Now that the programs and backdoors are installed, an attacker will take control of systems and execute whatever attack they have in store for you. Any actions taken here are solely for the purpose of maintaining control of their situation with the target, which can take all kinds of forms, such as planting ransomware, spyware, or other means for exfiltrating data in the future.

Unfortunately, once you learn of an intrusion and exfiltration, it is probably too late—the hackers have control of your system. That’s why it’s important to have safeguards that monitor and evaluate data movements for any suspicious activity. A machine is far more likely to detect and prevent malicious behavior faster than any network administrator.

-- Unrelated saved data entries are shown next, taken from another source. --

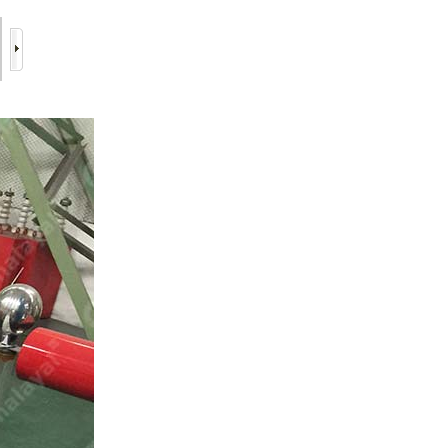
6/11
7/11
8/11
9/11
10/11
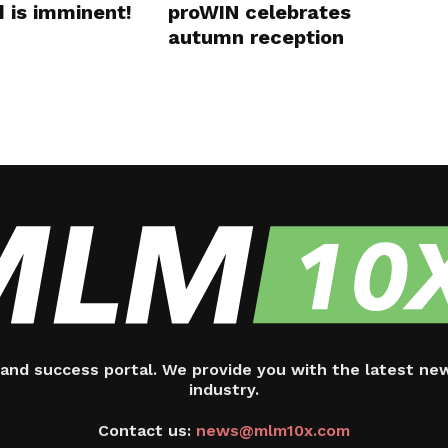
d is imminent!
proWIN celebrates
autumn reception
and success portal. We provide you with the latest ne
industry.
Contact us:
news@mlm10x.com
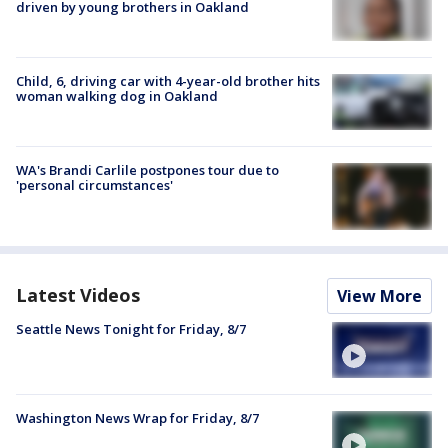
driven by young brothers in Oakland
Child, 6, driving car with 4-year-old brother hits
woman walking dog in Oakland
WA's Brandi Carlile postpones tour due to
'personal circumstances'
Latest Videos
View More
Seattle News Tonight for Friday, 8/7
Washington News Wrap for Friday, 8/7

White Paper: Protecting Data Using Machine Learning

Everything has led to this. This is the continuous execution stage where an attacker takes action on their target and may encrypt your data for ransom, exfiltrate your data for monetary gain, bring down your network via denial of service, or monitor your system behaviors for any other openings via spyware, to name just a few potential outcomes. Espionage and monitoring are leading actions in this last kill chain step where attackers keep a low profile and persist.

This is where real-time monitoring of data movement and suspicious behavior detection is crucial because attackers will move as quickly as possible to achieve their goals. There is never enough time to react to every possible anomaly within a large corporate structure so your role in prevention must be proactive instead of reactive.